Hangi devlet, hapishaneden o devlete karşı emir verilmesine göz yummuştur?
* * *
BUNLARI söylediğim için Öcalan’a karşı insanlık onuruyla bağdaşmayacak bir muamele uygulanmasını savunduğum falan sanılmasın. Asla!
Ancak, her şeyin bir sınırı, bilhassa da Apo için daha özel bir sınırı var.
Çünkü, en demokratik olanları dahil yeryüzünün bütün ülkelerinde, müteveffa PKK’nın ‘reis-i azam’ı türünden tutuklulara ‘özel güvenlik rejimi’ uygulanır.
Kabul, belirli aralıklarla avukatlarıyla görüşebilir. Ancak konuşmalar ancak sıhhat afiyet meseleleri; aile - akraba haberleri; tayın - iaşe hazımlarıyla sınırlı kalır.
‘Fişmekan silah kuşansın’ diye emir buyurmak ne kelimeymiş, diyalog biraz başka konulara meylettiği takdirde, orada hazır bulunan ve de mutlaka bulunması gereken görevli ‘kes’ diyerek camekánın arkasından mikrofonu kapatıverir.
Alman ‘RAF’ından İtalyan ‘Kızıl Tugaylar’ına ve Bask ‘ETA’sından Fransız‘Doğrudan Eylem’ine,böylesine çete tutukluları yukarıdaki yönteme tábi tutulur.
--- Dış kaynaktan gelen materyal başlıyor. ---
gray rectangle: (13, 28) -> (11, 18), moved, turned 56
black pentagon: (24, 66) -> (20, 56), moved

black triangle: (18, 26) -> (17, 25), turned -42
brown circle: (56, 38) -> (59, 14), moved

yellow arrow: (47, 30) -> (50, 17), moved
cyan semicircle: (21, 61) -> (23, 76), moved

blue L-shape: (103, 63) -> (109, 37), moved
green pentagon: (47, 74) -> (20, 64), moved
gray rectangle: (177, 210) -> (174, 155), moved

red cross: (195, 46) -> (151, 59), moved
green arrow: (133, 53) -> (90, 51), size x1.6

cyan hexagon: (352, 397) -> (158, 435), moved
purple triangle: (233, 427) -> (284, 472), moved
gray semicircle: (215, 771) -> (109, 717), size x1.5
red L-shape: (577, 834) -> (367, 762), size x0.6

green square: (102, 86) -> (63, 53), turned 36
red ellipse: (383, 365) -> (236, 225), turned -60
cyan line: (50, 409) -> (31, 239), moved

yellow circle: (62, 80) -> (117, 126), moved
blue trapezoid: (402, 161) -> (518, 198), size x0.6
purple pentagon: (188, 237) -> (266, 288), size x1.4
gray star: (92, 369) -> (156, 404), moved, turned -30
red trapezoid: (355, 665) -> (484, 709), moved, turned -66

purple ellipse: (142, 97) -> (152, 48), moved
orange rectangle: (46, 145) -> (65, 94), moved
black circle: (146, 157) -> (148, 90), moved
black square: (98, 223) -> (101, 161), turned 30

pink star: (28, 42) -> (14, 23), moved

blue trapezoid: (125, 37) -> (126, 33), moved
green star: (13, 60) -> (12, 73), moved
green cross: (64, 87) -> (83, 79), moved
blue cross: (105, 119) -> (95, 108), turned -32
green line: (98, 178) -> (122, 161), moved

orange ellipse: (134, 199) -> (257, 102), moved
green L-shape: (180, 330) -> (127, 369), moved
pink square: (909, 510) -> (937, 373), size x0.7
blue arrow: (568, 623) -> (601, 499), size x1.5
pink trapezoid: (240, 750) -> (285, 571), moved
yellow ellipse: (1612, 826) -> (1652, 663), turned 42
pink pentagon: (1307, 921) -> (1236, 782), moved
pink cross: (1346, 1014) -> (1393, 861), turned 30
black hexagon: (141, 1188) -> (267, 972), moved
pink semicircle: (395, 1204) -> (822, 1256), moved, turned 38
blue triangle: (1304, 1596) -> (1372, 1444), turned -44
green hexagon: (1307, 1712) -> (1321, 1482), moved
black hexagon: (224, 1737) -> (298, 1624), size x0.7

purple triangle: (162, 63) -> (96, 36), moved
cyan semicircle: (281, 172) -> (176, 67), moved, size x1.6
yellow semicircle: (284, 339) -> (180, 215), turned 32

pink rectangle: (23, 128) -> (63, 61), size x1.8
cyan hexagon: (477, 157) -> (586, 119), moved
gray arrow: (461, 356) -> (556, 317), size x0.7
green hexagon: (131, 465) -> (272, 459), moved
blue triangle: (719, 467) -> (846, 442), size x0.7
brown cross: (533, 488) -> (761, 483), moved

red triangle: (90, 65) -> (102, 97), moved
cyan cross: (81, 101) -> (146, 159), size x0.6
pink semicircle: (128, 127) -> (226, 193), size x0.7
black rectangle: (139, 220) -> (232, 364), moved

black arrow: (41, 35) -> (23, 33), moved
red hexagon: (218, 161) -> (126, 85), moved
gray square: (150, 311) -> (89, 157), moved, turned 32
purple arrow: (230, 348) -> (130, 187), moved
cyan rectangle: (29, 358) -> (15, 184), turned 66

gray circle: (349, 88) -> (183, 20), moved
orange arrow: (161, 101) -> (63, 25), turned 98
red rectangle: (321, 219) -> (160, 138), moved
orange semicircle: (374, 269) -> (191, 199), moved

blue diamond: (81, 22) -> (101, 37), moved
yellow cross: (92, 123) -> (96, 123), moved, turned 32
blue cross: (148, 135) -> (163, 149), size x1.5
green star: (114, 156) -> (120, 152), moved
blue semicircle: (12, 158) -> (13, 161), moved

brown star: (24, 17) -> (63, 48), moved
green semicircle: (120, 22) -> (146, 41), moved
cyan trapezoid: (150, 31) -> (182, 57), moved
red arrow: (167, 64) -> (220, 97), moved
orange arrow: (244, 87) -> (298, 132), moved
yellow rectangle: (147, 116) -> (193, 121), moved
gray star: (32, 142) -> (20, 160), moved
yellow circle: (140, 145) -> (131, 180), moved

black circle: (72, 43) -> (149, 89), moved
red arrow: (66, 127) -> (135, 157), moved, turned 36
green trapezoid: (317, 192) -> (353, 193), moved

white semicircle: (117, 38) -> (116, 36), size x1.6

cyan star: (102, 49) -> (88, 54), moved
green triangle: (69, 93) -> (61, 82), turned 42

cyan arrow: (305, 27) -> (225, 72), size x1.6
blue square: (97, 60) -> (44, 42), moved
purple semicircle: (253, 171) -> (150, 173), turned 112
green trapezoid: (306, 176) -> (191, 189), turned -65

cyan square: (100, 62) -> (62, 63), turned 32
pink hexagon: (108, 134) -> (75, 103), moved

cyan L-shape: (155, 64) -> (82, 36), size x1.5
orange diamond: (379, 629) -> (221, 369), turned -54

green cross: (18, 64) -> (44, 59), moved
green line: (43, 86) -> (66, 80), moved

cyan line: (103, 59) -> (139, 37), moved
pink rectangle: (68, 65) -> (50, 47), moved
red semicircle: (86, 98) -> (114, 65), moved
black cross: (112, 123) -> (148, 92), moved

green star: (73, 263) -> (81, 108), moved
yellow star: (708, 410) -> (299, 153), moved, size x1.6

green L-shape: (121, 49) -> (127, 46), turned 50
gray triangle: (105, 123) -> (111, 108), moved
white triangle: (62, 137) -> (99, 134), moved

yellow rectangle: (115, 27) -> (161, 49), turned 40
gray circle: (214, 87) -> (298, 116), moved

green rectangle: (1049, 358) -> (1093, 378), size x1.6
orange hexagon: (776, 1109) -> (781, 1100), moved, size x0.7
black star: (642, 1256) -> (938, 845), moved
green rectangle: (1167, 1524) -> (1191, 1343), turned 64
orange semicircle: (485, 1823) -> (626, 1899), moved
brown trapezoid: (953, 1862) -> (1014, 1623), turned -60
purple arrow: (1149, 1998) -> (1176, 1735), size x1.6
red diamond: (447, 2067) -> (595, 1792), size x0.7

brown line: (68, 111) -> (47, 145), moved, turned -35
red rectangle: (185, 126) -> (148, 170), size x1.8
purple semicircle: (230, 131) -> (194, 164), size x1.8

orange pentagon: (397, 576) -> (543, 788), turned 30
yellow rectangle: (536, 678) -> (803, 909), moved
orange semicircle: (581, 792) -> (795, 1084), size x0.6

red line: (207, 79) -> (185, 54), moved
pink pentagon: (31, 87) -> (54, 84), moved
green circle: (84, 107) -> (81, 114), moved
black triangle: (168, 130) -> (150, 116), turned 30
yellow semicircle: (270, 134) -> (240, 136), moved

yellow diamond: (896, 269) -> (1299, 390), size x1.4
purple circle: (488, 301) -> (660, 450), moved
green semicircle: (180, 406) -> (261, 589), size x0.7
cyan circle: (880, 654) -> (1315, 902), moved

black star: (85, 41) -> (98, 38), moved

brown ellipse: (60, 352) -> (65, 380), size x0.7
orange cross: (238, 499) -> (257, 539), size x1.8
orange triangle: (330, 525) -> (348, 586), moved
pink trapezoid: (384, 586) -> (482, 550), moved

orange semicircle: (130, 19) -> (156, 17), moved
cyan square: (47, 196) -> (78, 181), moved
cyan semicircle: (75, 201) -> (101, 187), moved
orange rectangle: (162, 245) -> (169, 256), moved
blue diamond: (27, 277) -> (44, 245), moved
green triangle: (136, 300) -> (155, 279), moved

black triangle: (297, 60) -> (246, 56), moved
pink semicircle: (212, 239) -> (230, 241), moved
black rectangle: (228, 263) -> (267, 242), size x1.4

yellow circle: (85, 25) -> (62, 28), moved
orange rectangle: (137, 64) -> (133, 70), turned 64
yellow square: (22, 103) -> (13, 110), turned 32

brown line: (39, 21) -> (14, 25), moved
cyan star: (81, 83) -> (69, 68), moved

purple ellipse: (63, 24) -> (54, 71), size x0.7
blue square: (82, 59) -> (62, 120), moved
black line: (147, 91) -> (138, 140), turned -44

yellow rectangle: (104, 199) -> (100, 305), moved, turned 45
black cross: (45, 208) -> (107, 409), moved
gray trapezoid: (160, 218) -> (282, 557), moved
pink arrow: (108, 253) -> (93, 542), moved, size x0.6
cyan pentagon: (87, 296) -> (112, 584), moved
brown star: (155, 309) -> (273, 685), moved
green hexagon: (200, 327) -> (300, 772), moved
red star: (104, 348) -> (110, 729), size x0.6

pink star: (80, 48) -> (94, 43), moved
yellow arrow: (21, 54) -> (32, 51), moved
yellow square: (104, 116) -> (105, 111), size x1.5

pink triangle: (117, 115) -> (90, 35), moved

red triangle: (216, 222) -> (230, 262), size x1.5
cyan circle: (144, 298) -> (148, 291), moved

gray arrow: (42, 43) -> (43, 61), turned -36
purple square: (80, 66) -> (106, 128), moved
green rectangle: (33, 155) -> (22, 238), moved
Hatta, bu sonuncu ülkede söz konusu örgüt ‘desperadoslar’ının yirmi yıldır kodeste yatmasına ve şimdi hemen hepsinin ağır hasta olmasına rağmen, kanserli bir kadın mahkumun aile yatağında ölmesine ancak neden sonra, daha dün izin çıktı.
Zaten dikkatinizi çekerim, şimdiye dek hiçbir Avrupa ülkesiAda’daki ‘misafir’e ilişkin en ufak bir eleştiri getirmedi. Tam tersine, onlar da hayretle bakıyorlar.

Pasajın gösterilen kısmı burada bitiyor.